Si Estados Unidos puede vencer a sus demonios, puede aprovechar un nuevo tipo de poder global. En su primer discurso ante el Congreso, a los tres meses de su presidencia, Joe Biden habló de la necesidad de «ganar el siglo XXI». Es posible que los babyboomers de su audiencia compartieran su visión de Estados Unidos como una democracia triunfante que celebra la victoria sobre una China y una Rusia autocráticas. Pero para los millennials de Estados Unidos y de todo el mundo, cuyas vidas se han visto profundamente perturbadas por una pandemia mundial y están preocupados por saber si seguirán habitando un planeta habitable en este siglo, ese lenguaje es tan arcaico como hablar del Concierto de Europa.
Desde su perspectiva, «ganar» no es una cuestión de que una nación derrote a otra, sino de que la gente sobreviva e incluso prospere frente a las amenazas existenciales. El derrocamiento por parte de los talibanes de un gobierno electo en Afganistán, por el que Estados Unidos había luchado para establecer y mantener durante dos décadas, reforzará la bancarrota de intentar liderar el mundo mediante el dominio militar. Muchos republicanos de derechas y demócratas de izquierdas están de acuerdo en una versión de «América primero», aunque tengan definiciones y visiones muy diferentes de lo que es y debería ser América. El mantra de la «moderación» está en auge, expresado como «arte del Gobierno responsable».

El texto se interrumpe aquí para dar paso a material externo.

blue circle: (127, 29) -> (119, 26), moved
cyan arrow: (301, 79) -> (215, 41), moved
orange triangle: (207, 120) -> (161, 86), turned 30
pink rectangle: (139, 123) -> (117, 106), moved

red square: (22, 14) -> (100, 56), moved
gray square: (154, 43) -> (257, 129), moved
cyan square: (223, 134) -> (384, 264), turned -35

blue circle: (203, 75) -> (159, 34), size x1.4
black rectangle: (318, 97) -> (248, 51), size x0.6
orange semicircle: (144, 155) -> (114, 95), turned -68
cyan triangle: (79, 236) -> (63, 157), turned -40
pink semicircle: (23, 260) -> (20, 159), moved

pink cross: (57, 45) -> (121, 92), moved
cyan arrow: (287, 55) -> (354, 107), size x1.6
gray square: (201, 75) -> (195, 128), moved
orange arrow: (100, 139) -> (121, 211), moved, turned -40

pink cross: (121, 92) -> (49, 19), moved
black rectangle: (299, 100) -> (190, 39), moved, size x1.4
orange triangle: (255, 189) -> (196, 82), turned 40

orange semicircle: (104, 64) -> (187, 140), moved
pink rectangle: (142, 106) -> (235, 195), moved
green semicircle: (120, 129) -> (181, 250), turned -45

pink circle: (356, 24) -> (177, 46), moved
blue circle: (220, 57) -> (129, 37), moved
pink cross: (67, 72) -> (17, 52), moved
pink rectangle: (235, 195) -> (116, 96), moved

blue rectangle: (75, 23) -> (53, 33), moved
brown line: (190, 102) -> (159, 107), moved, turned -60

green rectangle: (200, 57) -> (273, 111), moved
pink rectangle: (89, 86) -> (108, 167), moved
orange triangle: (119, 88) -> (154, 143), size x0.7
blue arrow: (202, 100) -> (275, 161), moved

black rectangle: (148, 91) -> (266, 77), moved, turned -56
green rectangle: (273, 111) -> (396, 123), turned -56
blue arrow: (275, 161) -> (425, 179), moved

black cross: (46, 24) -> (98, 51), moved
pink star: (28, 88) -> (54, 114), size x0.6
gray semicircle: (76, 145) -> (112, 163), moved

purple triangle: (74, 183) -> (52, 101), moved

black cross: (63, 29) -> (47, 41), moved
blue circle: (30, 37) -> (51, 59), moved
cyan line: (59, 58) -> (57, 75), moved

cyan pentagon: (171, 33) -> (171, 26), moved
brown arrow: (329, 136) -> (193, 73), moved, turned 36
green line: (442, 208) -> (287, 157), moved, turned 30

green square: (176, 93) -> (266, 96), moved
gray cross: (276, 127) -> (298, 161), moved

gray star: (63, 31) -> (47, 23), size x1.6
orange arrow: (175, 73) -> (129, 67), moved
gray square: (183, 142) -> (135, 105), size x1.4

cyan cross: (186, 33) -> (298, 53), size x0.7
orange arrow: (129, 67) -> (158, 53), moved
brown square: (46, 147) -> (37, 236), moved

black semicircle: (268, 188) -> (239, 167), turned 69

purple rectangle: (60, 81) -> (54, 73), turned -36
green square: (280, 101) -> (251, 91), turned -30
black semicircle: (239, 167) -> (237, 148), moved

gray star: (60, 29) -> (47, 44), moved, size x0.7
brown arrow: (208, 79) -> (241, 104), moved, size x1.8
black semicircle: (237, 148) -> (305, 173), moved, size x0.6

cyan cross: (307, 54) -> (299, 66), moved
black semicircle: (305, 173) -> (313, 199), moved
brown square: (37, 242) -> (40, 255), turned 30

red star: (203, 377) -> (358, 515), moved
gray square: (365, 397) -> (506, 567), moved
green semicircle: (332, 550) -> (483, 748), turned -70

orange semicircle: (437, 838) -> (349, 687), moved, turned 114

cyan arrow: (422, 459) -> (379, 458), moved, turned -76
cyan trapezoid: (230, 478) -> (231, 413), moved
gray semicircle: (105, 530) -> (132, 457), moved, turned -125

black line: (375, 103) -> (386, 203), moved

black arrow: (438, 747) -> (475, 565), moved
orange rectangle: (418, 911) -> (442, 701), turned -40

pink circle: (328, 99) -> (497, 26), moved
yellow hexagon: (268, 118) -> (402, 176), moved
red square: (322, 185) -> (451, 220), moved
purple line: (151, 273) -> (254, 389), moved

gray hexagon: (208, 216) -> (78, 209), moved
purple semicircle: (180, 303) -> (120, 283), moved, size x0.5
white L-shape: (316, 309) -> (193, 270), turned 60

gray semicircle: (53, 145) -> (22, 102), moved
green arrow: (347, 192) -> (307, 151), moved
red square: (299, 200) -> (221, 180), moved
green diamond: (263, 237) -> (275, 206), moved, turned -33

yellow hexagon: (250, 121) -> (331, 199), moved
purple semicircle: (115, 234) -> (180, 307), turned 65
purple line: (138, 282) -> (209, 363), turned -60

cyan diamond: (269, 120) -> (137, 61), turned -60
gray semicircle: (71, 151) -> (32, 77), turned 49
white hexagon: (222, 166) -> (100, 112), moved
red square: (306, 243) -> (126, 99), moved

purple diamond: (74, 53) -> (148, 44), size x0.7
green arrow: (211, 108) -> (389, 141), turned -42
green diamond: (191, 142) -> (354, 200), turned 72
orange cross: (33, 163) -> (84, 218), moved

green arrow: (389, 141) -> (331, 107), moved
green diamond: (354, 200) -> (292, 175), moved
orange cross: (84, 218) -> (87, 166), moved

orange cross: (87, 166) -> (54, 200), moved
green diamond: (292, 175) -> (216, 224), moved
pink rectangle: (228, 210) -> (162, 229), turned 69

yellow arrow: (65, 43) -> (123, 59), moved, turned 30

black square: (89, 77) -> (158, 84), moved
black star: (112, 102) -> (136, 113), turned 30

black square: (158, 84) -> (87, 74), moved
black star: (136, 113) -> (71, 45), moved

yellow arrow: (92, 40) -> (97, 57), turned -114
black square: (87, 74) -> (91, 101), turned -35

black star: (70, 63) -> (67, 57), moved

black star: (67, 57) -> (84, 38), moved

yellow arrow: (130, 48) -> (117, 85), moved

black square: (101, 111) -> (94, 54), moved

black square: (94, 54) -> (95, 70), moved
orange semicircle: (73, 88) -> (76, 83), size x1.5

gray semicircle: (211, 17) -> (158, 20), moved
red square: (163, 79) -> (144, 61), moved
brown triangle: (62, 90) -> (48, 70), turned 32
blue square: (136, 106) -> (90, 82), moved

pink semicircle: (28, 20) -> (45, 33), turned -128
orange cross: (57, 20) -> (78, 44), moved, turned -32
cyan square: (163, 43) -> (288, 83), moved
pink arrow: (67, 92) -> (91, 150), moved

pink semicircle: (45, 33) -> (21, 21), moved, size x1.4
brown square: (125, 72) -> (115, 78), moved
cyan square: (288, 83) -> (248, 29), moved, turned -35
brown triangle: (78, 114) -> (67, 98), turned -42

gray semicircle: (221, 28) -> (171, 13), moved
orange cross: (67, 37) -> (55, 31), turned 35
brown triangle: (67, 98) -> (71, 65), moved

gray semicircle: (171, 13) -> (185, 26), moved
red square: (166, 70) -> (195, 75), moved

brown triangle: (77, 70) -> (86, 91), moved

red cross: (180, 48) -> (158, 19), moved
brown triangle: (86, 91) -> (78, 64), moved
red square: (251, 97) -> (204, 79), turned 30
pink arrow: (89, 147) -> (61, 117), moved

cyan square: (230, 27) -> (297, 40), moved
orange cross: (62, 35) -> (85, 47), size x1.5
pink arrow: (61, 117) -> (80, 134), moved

Sin embargo, la moderación no es una estrategia. Puede aconsejar lo que no hay que hacer, pero no ofrece una receta positiva para el liderazgo estadounidense en el mundo, junto a muchas otras naciones. Por tanto, ha llegado el momento de una nueva definición y visión del poder estadounidense. En el siglo XXI, Estados Unidos se encuentra en una posición única para aprovechar sus conexiones con todos los pueblos del mundo y liberar su fuerza, talento e innovación para responder a las amenazas globales existenciales.
Anne-Marie Slaughter es la directora ejecutiva de New America, una fundación de Washington, DC. Anteriormente, fue decana de la Escuela de Asuntos Públicos e Internacionales de la Universidad de Princeton entre 2002 y 2009 y directora de planificación política del Departamento de Estado entre 2009 y 2011. Su último libro es «Renewal: From Crisis to Transformation in Our Lives, Work and Politics» (Universidad de Princeton, 2021) que se publicará en septiembre.